DATA LISTING:
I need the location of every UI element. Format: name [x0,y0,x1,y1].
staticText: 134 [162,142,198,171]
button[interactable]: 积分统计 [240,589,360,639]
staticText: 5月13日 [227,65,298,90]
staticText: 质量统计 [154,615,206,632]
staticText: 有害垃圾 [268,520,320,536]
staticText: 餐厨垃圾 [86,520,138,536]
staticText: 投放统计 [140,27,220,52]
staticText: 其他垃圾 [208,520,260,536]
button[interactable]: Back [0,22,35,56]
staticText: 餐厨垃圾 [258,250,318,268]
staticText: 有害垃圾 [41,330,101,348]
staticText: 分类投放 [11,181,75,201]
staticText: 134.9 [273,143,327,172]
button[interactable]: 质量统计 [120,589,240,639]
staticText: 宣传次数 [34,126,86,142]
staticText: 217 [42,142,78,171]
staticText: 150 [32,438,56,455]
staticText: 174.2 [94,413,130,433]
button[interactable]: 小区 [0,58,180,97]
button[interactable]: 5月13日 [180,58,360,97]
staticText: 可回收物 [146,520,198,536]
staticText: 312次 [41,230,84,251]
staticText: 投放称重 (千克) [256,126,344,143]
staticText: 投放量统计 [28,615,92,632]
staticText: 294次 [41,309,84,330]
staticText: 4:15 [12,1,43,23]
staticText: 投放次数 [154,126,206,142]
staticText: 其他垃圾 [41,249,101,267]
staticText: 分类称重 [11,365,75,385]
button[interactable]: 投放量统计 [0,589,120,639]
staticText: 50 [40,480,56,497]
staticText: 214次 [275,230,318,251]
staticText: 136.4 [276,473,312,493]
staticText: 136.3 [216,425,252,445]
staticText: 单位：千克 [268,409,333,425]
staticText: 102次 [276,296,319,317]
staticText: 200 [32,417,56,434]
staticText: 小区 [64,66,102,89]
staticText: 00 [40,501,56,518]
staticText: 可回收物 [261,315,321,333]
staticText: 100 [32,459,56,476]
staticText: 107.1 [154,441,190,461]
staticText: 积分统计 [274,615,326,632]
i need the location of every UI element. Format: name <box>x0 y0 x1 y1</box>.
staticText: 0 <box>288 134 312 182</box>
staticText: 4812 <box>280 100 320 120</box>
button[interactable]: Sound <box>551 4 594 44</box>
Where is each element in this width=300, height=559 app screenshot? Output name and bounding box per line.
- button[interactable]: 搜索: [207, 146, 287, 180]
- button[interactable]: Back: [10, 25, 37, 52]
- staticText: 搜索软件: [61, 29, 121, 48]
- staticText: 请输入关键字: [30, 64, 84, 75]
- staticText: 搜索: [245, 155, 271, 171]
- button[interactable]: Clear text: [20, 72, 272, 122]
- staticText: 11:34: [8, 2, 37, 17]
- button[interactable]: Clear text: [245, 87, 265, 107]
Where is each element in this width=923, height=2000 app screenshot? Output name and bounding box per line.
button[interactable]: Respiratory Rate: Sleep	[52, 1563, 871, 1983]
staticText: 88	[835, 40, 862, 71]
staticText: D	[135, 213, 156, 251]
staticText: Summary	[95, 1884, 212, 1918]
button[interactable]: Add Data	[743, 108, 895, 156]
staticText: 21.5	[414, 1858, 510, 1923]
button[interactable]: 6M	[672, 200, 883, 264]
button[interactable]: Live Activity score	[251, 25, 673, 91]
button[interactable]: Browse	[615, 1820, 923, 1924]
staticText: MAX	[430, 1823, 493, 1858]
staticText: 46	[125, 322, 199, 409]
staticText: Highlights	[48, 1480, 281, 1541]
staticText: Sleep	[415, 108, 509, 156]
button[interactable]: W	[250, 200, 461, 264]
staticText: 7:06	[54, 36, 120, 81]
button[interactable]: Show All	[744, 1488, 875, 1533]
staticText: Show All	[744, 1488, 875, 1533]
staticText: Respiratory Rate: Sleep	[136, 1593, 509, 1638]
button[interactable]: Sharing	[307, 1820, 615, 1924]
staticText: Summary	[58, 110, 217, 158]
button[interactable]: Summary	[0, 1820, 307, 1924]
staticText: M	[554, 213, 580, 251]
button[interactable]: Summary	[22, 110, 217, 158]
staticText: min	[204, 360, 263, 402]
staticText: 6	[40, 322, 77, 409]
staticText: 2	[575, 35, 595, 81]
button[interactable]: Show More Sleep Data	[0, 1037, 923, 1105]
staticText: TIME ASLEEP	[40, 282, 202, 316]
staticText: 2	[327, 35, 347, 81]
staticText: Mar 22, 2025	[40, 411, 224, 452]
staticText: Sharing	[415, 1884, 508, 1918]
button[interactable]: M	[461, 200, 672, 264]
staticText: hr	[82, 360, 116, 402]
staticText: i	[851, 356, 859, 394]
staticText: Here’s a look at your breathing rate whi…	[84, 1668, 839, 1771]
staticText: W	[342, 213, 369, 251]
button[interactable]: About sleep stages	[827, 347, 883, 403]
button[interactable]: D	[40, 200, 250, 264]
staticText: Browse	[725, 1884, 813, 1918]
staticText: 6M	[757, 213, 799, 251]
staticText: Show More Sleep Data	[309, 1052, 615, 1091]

YOUR OBJECTIVE: Whenever a line of the data above holds the word "有害垃圾", it counts once; report the total number of such lines and nothing more.

RESPONSE: 2